Another Blue-Sky Energy Source
Yesterday the New York Times’ Dot Earth blog put up an excited post about a Los Alamos National Laboratory plan to convert CO2 into truly greenhouse-neutral synthetic gasoline and ethanol via “an electrochemical process.” Two hours later the blog had to temper its enthusiasm, having noticed that it would take huge amounts of energy, probably from nuclear power, to make it work.
This sort of thoughtless enthusiasm is way too common. At least no investors lost money this time, or, rather, yet.
I don’t want to insult anyone, but I think the real problem is that people don’t understand the chemistry — not even at a freshman level — that’s involved in thinking about what it would take to turn CO2 into fuel on an industrial scale.
Briefly, it’s like this: the carbon in CO2 is completely oxidized, and can’t react in any convenient way to release energy. Hydrocarbons, on the other hand, contain carbon that’s completely reduced, and when this carbon is burned large amounts of energy are released, along with oxidized carbon and water. It is simply not possible to turn the oxidized carbon of CO2 back into reduced carbon without the input of much more energy than was released in the first place. Photosynthesis is the most well-known way to make reduced carbon out of oxidized carbon.
Overly eager reporting may have made some readers doubt it, but of course they know all this at Los Alamos. At the Lab, they’re probably mostly jazzed about the cool chemical tricks they’ve come up with.
I suppose it’s possible they were blindsided by the coverage. Still, they did take the time to trademark the name of their process — it’s called Green FreedomTM (Dang! I was going to use that one!), and they claim in the press release that the process is “transformational.” Maybe the process is technically sweet, but I don’t see how they can call it transformational. It’s easier to make a silk purse out of a sow’s ear than to make fuel out of CO2.

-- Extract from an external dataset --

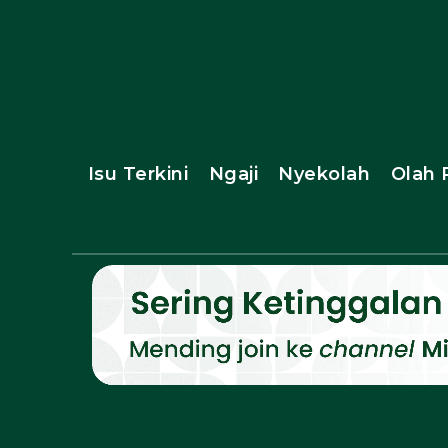
Isu Terkini
Ngaji
Nyekolah
Olah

Perhaps by staying within the current confines of academia, very little can change, on the other hand, a rebel, traveling newer concepts and discovering newer rules for academias’ bindings, will, by daring breakaway from conventionality find the magic catalyst to economically combine one of the the many carbon forms we have at our disposal with hydrogen yielding cheap liquid fuel, or will it be silicon and nitrogen or coal gas and hydrogen, or even a high energy form of hydrogenated bio-diesel fuel? Is the idea to store energy so that solar can be accumulated and transported and used at will, maybe? or is there a better battery in the near future? or a whole new energy paradgm.